Available data:
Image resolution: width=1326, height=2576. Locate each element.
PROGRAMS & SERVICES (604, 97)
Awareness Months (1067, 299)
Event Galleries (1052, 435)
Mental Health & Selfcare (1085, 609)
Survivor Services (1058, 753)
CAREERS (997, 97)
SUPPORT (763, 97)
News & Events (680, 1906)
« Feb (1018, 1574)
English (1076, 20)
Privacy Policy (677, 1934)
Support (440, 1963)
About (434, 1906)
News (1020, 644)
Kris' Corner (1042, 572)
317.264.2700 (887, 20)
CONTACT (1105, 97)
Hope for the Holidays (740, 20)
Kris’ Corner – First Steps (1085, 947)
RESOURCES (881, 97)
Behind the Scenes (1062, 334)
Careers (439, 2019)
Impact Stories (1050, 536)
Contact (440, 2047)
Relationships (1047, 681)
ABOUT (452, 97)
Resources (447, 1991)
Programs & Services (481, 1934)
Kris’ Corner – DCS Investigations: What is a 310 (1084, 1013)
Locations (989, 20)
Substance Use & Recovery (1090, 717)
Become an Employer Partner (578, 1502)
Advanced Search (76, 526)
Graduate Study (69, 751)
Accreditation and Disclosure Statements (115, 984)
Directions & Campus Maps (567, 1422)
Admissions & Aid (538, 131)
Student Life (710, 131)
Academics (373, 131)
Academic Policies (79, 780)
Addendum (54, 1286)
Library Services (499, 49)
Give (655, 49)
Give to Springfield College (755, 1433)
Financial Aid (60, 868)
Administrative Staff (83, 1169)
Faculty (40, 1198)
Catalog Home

Exercise instructions: Write out exactly the lines from the line holding "Give (655, 49)" through the last line of the data, and nothing besides those lines.

Answer:
Give (655, 49)
Give to Springfield College (755, 1433)
Financial Aid (60, 868)
Administrative Staff (83, 1169)
Faculty (40, 1198)
Catalog Home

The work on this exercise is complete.